Near-Minimax-Optimal Risk-Sensitive Reinforcement Learning with CVaR
This provides theoretical guarantees for risk-aware decision-making in RL, addressing a specific challenge in domains like finance or robotics, though it is incremental in refining existing risk-sensitive frameworks.
The paper tackles risk-sensitive reinforcement learning with Conditional Value at Risk (CVaR) by establishing minimax regret lower bounds and proposing algorithms that achieve near-optimal rates, such as $\widetilde O(\sqrt{ au^{-1}SAK})$ for tabular MDPs, improving on prior bounds.
In this paper, we study risk-sensitive Reinforcement Learning (RL), focusing on the objective of Conditional Value at Risk (CVaR) with risk tolerance $τ$. Starting with multi-arm bandits (MABs), we show the minimax CVaR regret rate is $Ω(\sqrt{τ^{-1}AK})$, where $A$ is the number of actions and $K$ is the number of episodes, and that it is achieved by an Upper Confidence Bound algorithm with a novel Bernstein bonus.
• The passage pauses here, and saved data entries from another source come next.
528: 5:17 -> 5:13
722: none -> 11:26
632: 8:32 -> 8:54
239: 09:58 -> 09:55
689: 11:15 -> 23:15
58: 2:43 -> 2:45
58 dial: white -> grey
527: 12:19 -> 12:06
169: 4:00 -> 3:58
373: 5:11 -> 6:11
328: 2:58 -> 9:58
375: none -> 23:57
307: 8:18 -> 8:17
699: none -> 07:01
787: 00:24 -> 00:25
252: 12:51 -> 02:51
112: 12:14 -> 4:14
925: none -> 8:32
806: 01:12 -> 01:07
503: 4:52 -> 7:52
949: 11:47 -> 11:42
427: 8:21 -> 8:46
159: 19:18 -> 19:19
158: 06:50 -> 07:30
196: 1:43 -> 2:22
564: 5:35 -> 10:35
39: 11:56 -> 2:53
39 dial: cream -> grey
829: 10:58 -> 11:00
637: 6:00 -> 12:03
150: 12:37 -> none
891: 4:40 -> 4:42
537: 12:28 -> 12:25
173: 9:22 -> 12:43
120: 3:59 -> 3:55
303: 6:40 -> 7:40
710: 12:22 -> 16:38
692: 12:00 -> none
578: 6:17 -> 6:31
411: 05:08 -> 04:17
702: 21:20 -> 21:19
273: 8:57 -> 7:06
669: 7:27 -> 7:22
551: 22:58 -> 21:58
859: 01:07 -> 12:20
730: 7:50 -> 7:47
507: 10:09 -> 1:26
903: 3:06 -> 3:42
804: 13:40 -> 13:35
For online RL in tabular Markov Decision Processes (MDPs), we show a minimax regret lower bound of $Ω(\sqrt{τ^{-1}SAK})$ (with normalized cumulative rewards), where $S$ is the number of states, and we propose a novel bonus-driven Value Iteration procedure. We show that our algorithm achieves the optimal regret of $\widetilde O(\sqrt{τ^{-1}SAK})$ under a continuity assumption and in general attains a near-optimal regret of $\widetilde O(τ^{-1}\sqrt{SAK})$, which is minimax-optimal for constant $τ$. This improves on the best available bounds. By discretizing rewards appropriately, our algorithms are computationally efficient.